Hoje tem produtor paranaense que perdeu 100% da lavoura de feijão depois de 62 dias com só 12mm de chuva, Agrishow fechando com queda de 22% nos negócios mesmo com público cheio em Ribeirão Preto e Mercosul que mal fechou com a Europa e já tá de olho no Canadá. No meio disso, uma startup francesa quer combater praga pelo cheiro, o Senangus chega prometendo juntar carne premium com rusticidade tropical e uma startup argentina refloreста áreas degradadas com drone e sementes tunadas.

Pra você acordar bem informado

Por Enrico Romanelli

QUAL A BOA?

Agrishow encolhe 22% e fecha em R$ 11,4 bilhões em intenções

Foto: Reprodução/Instagram/CNN Agro

Tem ano que a feira vira shopping a céu aberto, com produtor empolgado e comprando a rodo, mas tem ano em que vira só um passeio pra dar uma olhadinha nas novidades de perto. A Agrishow 2026 ficou no meio do caminho e fechou com R$ 11,4 bilhões em intenções de negócios, uma queda de 22% na comparação com o ano passado. O número ainda é bilionário, mas já mostra que o bolso do produtor tá mais seletivo, principalmente pra máquinas, irrigação e armazenagem.

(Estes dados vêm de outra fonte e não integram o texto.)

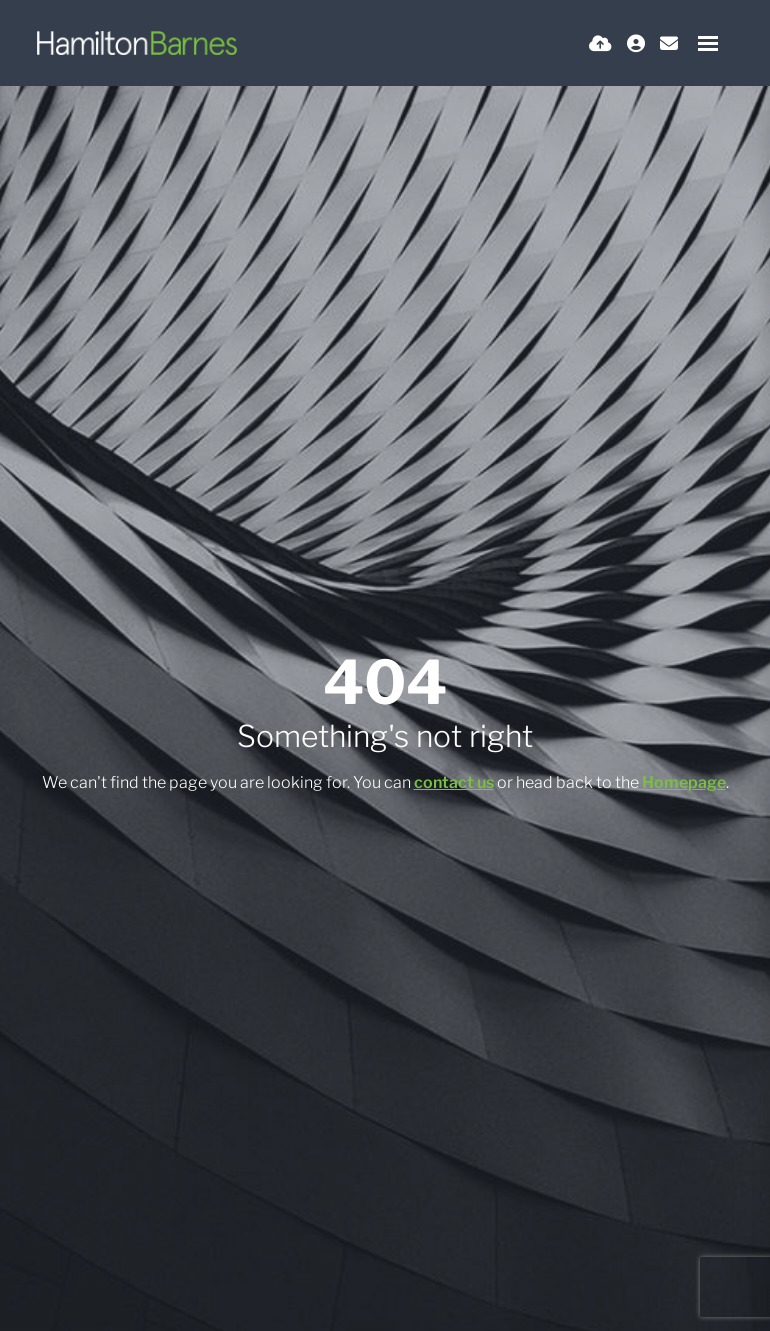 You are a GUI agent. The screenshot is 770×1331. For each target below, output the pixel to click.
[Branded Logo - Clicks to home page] (137, 43)
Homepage (684, 782)
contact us (454, 782)
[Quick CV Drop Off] (600, 43)
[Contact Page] (669, 43) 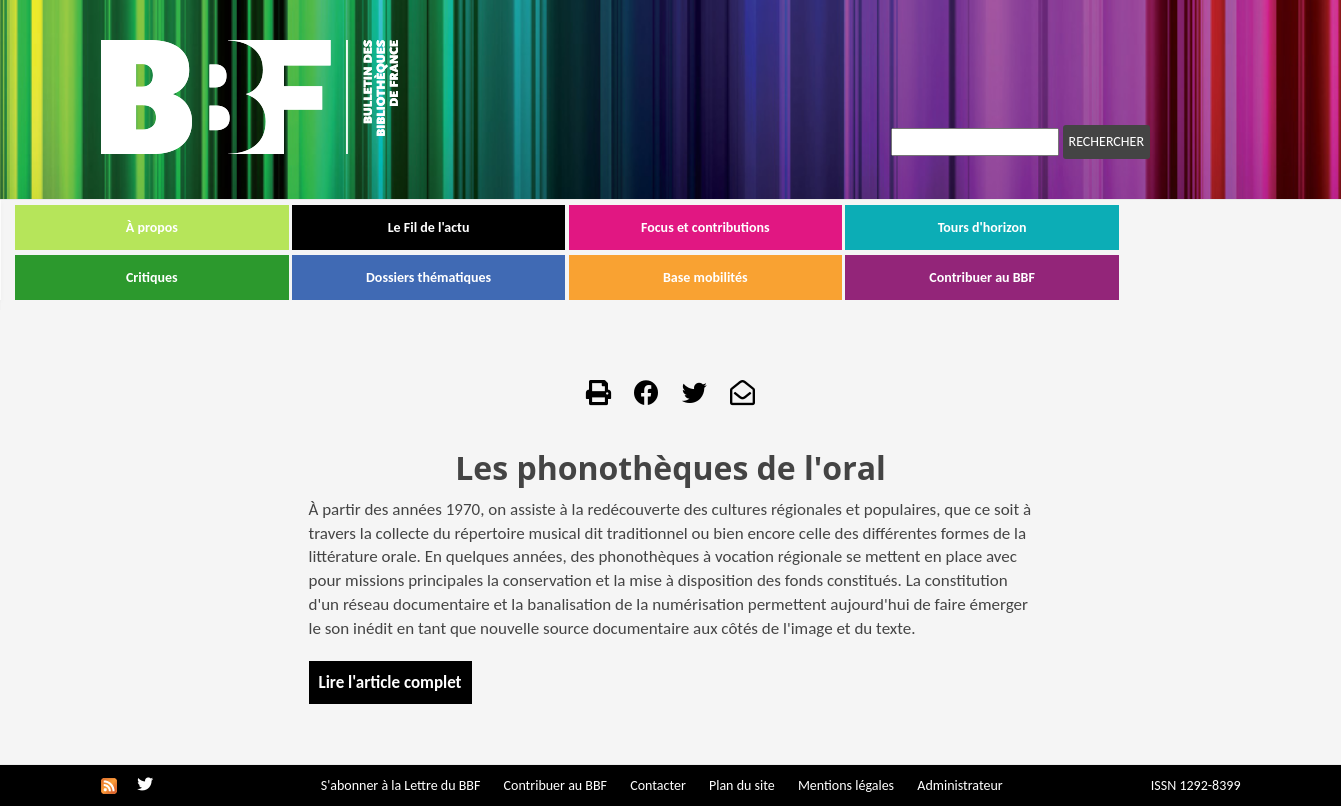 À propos (237, 227)
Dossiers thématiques (514, 277)
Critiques (237, 277)
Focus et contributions (790, 227)
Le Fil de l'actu (514, 227)
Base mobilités (791, 277)
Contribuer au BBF (1068, 277)
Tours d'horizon (1067, 227)
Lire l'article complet (390, 682) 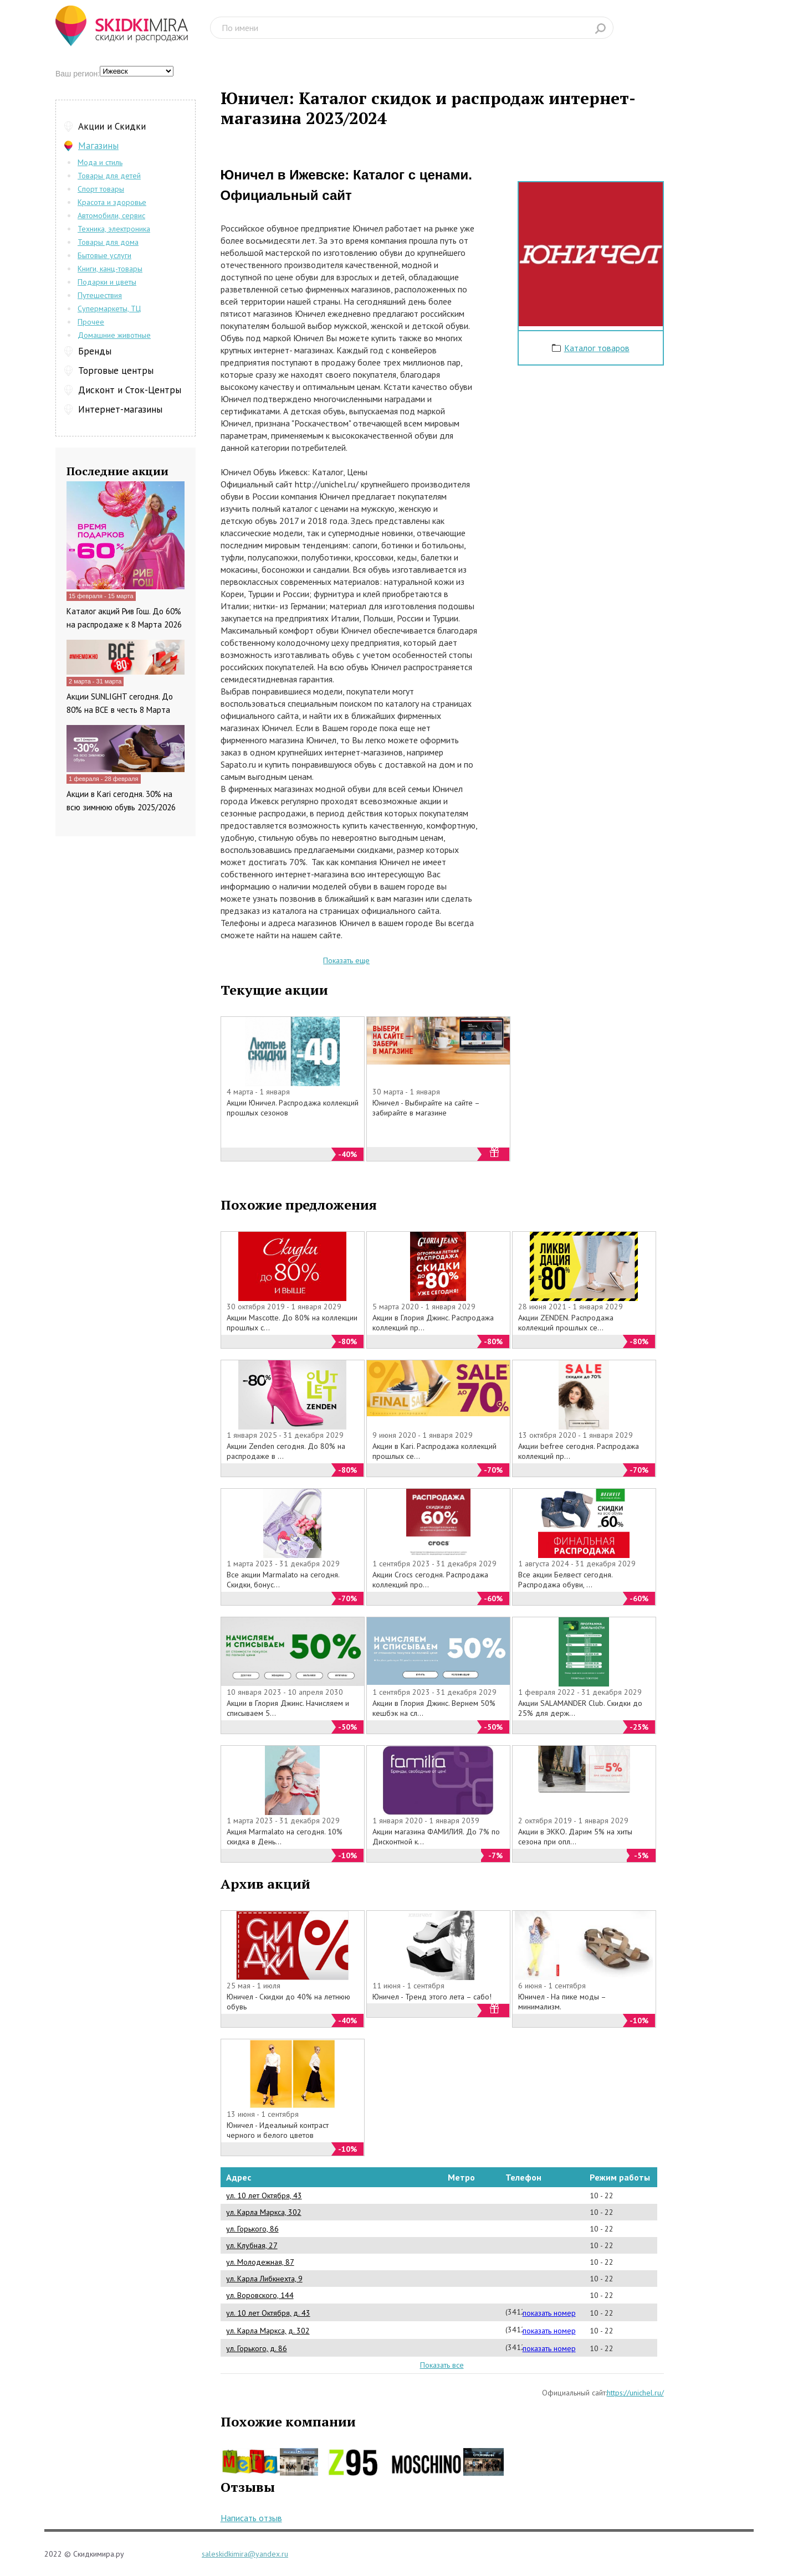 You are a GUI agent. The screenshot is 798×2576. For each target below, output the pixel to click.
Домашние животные (114, 335)
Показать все (442, 2365)
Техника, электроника (114, 229)
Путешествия (100, 295)
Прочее (91, 322)
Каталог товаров (597, 347)
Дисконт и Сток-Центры (129, 390)
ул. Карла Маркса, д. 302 (268, 2331)
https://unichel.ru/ (635, 2393)
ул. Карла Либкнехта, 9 (264, 2279)
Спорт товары (101, 189)
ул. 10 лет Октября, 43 (264, 2195)
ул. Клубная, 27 (252, 2245)
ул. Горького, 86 (252, 2229)
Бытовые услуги (104, 255)
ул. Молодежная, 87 (260, 2262)
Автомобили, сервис (111, 215)
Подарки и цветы (107, 282)
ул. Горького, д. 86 (256, 2348)
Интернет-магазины (120, 409)
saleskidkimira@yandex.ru (245, 2554)
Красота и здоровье (112, 202)
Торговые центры (116, 370)
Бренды (94, 351)
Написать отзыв (251, 2517)
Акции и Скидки (112, 126)
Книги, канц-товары (110, 269)
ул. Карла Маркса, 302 (263, 2212)
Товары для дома (108, 242)
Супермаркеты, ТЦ (109, 308)
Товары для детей (109, 176)
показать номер (549, 2313)
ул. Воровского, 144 (260, 2295)
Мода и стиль (100, 162)
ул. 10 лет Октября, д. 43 (268, 2313)
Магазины (98, 146)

E olha que gente não faltou. Foram 197 mil visitantes em 5 dias, quase o mesmo público de 2025, o que surpreende levando em conta o aumento dos preços de ingressos, estacionamento e da alimentação lá dentro da feira, sem falar da hospedagem em Ribeirão Preto (SP) que tá parecendo a COP 30 do ano passado.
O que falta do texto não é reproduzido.